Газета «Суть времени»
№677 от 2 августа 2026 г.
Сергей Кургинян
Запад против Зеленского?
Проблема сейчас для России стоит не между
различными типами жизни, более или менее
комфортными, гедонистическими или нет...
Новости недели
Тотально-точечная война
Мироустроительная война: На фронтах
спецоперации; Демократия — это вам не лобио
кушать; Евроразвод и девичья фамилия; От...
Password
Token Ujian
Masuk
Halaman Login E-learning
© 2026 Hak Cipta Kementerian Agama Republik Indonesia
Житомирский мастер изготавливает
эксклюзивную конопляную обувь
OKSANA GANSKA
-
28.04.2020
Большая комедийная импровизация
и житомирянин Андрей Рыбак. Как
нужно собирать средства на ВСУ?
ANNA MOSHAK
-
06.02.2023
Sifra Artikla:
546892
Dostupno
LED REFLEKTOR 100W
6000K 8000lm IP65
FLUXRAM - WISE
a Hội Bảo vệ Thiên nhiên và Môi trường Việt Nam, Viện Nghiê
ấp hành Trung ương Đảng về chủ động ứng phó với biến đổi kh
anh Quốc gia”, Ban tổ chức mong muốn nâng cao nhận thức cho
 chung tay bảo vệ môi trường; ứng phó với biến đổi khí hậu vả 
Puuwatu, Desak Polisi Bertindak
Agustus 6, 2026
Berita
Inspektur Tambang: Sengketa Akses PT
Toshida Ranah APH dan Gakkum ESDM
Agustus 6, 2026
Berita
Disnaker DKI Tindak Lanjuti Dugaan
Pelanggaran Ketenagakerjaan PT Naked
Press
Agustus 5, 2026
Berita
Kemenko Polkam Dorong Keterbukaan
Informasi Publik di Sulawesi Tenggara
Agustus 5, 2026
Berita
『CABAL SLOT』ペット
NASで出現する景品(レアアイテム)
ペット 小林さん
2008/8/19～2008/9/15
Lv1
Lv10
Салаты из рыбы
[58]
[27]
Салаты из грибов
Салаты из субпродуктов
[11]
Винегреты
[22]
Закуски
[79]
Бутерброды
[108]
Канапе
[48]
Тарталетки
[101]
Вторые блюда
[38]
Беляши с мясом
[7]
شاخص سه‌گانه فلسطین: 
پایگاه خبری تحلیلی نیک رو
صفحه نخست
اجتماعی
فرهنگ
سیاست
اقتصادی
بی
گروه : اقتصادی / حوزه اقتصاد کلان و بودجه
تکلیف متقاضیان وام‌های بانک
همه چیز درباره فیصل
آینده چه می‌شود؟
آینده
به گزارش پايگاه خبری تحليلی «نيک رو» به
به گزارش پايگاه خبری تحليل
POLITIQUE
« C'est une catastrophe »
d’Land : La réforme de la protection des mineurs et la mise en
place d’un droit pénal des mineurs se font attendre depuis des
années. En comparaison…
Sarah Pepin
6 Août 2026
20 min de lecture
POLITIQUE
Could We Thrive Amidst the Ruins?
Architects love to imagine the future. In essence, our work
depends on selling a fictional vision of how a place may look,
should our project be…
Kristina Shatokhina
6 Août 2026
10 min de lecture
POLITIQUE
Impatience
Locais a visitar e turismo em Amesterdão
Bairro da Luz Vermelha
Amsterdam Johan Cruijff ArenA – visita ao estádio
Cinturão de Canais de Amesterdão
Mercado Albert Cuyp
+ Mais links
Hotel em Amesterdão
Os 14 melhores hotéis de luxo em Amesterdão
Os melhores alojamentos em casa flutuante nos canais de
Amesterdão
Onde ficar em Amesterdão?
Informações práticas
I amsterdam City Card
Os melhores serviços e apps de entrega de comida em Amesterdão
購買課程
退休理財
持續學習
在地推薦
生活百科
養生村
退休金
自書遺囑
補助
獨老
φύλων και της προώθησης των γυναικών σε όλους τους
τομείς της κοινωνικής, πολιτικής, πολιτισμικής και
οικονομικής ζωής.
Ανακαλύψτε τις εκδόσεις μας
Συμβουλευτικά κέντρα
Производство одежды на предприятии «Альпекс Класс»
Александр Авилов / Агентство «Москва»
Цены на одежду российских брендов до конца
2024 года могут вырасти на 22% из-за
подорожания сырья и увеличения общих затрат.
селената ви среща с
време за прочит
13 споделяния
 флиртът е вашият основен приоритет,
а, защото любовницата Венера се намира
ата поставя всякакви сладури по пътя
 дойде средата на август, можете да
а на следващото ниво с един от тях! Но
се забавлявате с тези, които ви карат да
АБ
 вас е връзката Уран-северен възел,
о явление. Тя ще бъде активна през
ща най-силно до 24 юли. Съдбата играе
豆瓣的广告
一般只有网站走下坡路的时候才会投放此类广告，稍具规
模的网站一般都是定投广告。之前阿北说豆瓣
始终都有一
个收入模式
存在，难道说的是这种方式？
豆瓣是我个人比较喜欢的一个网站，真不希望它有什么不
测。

Activity
Lines to set down from above: the line with "ANNA MOSHAK", the line with "nhận thức cho", and every line between, each exactly as written.

Written answer
ANNA MOSHAK
-
06.02.2023
Sifra Artikla:
546892
Dostupno
LED REFLEKTOR 100W
6000K 8000lm IP65
FLUXRAM - WISE
a Hội Bảo vệ Thiên nhiên và Môi trường Việt Nam, Viện Nghiê
ấp hành Trung ương Đảng về chủ động ứng phó với biến đổi kh
anh Quốc gia”, Ban tổ chức mong muốn nâng cao nhận thức cho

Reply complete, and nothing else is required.